====== Dataset records ======

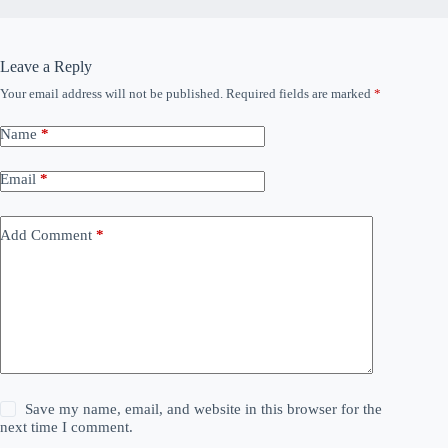
Leave a Reply
Your email address will not be published.
Required fields are marked
*
Name
*
Email
*
Add Comment
*
Save my name, email, and website in this browser for the
next time I comment.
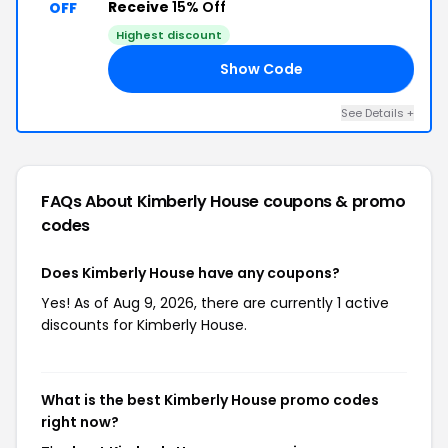
Receive
15% Off
OFF
Highest discount
Show Code
15
See Details +
FAQs About Kimberly House
coupons & promo
codes
Does Kimberly House have any coupons?
Yes! As of Aug 9, 2026, there are currently 1 active
discounts for Kimberly House.
What is the best Kimberly House promo codes
right now?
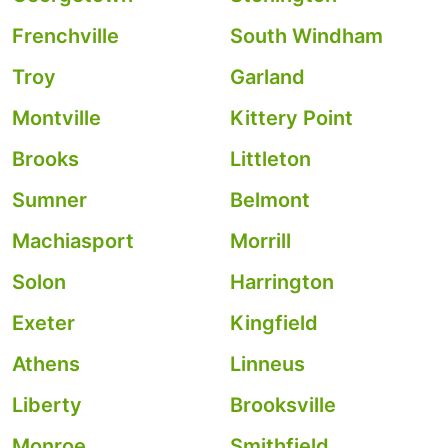
Frenchville
South Windham
Troy
Garland
Montville
Kittery Point
Brooks
Littleton
Sumner
Belmont
Machiasport
Morrill
Solon
Harrington
Exeter
Kingfield
Athens
Linneus
Liberty
Brooksville
Monroe
Smithfield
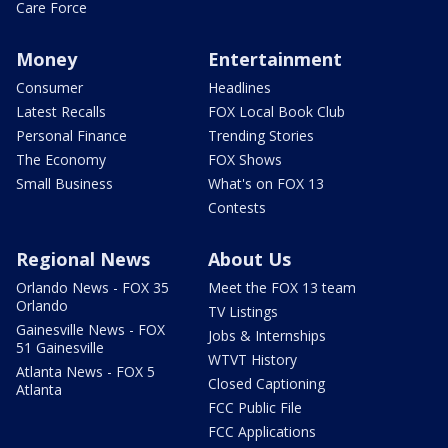
Care Force
Money
Entertainment
Consumer
Headlines
Latest Recalls
FOX Local Book Club
Personal Finance
Trending Stories
The Economy
FOX Shows
Small Business
What's on FOX 13
Contests
Regional News
About Us
Orlando News - FOX 35
Meet the FOX 13 team
Orlando
TV Listings
Gainesville News - FOX
Jobs & Internships
51 Gainesville
WTVT History
Atlanta News - FOX 5
Closed Captioning
Atlanta
FCC Public File
FCC Applications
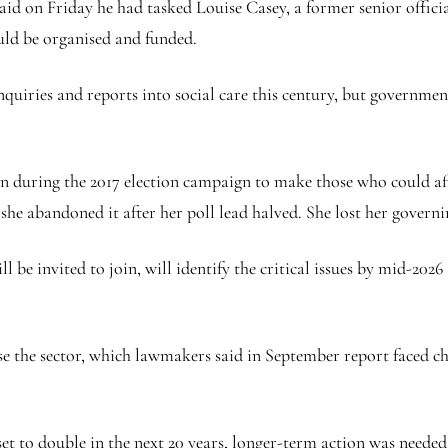
id on Friday he had tasked Louise Casey, a former senior officia
uld be organised and funded.
quiries and reports into social care this century, but governments
during the 2017 election campaign to make those who could affor
he abandoned it after her poll lead halved. She lost her governin
l be invited to join, will identify the critical issues by mid-2
ise the sector, which lawmakers said in September report faced c
set to double in the next 20 years, longer-term action was needed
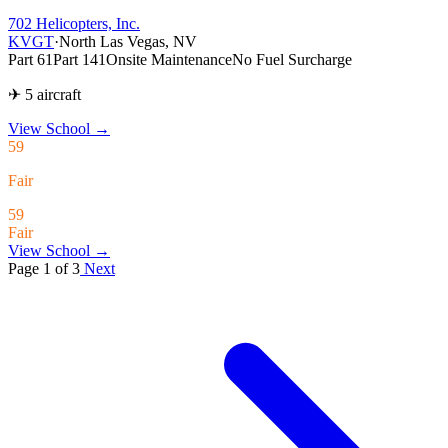
702 Helicopters, Inc.
KVGT
·
North Las Vegas, NV
Part 61
Part 141
Onsite Maintenance
No Fuel Surcharge
✈ 5 aircraft
View School
→
59
Fair
59
Fair
View School →
Page 1 of 3
Next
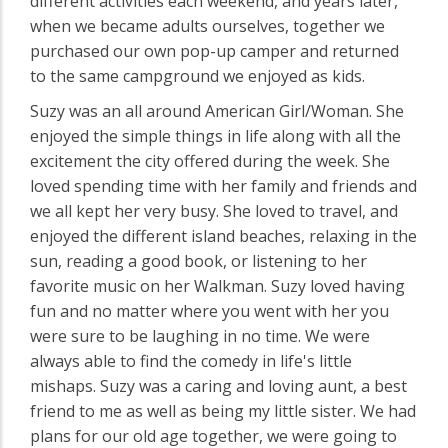
different activities each weekend, and years later,
when we became adults ourselves, together we
purchased our own pop-up camper and returned
to the same campground we enjoyed as kids.
Suzy was an all around American Girl/Woman. She
enjoyed the simple things in life along with all the
excitement the city offered during the week. She
loved spending time with her family and friends and
we all kept her very busy. She loved to travel, and
enjoyed the different island beaches, relaxing in the
sun, reading a good book, or listening to her
favorite music on her Walkman. Suzy loved having
fun and no matter where you went with her you
were sure to be laughing in no time. We were
always able to find the comedy in life's little
mishaps. Suzy was a caring and loving aunt, a best
friend to me as well as being my little sister. We had
plans for our old age together, we were going to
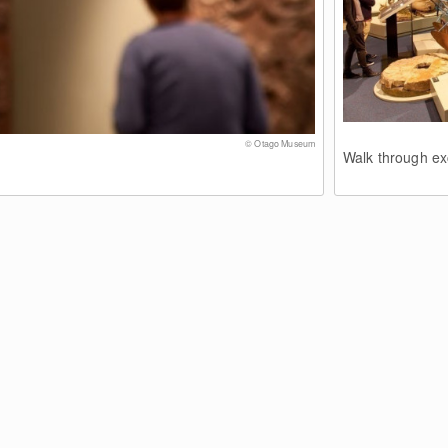
© Otago Museum
Walk through exc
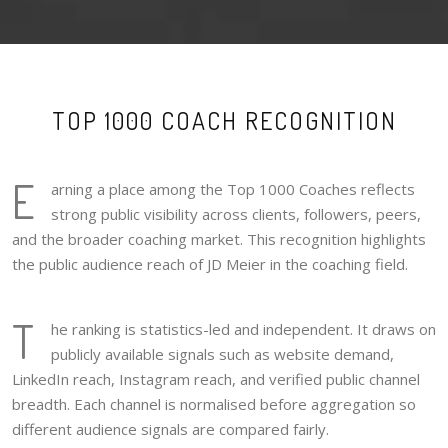
TOP 1000 COACH RECOGNITION
E
arning a place among the Top 1000 Coaches reflects
strong public visibility across clients, followers, peers,
and the broader coaching market. This recognition highlights
the public audience reach of JD Meier in the coaching field.
T
he ranking is statistics-led and independent. It draws on
publicly available signals such as website demand,
LinkedIn reach, Instagram reach, and verified public channel
breadth. Each channel is normalised before aggregation so
different audience signals are compared fairly.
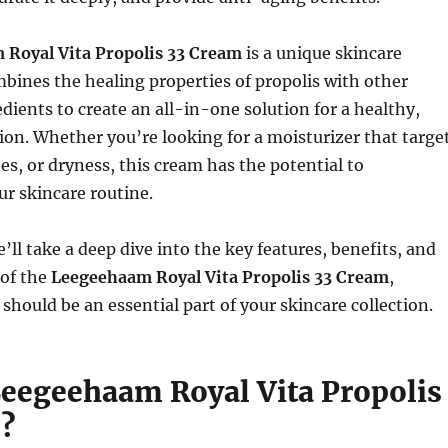
Royal Vita Propolis 33 Cream
is a unique skincare
bines the healing properties of propolis with other
dients to create an all-in-one solution for a healthy,
on. Whether you’re looking for a moisturizer that targe
nes, or dryness, this cream has the potential to
ur skincare routine.
we’ll take a deep dive into the key features, benefits, and
 of the
Leegeehaam Royal Vita Propolis 33 Cream
,
 should be an essential part of your skincare collection.
Leegeehaam Royal Vita Propolis
?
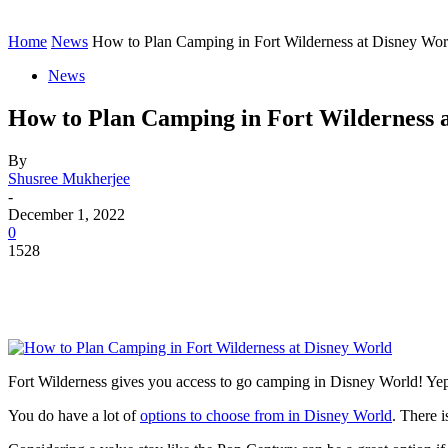
Contact
Home
Instagram
Home
News
How to Plan Camping in Fort Wilderness at Disney Wor
News
How to Plan Camping in Fort Wilderness 
By
Shusree Mukherjee
-
December 1, 2022
0
1528
Fort Wilderness gives you access to go camping in Disney World! Yep,
You do have a lot of
options to choose from in Disney World
. There 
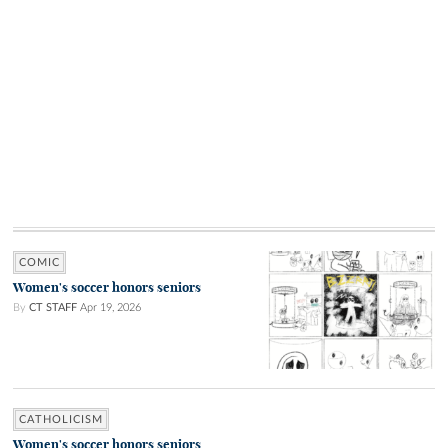
COMIC
Women's soccer honors seniors
By
CT STAFF
Apr 19, 2026
CATHOLICISM
Women's soccer honors seniors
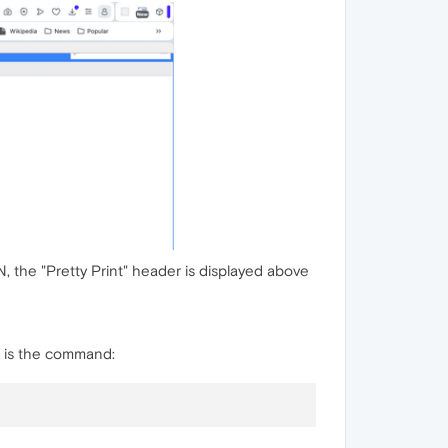
 the "Pretty Print" header is displayed above
is is the command:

======

## Exercise brief
Whenever the string "reach" turns up in a line above, copy that line out.

## Exercise response
the public audience reach of JD Meier in the coaching field.
LinkedIn reach, Instagram reach, and verified public channel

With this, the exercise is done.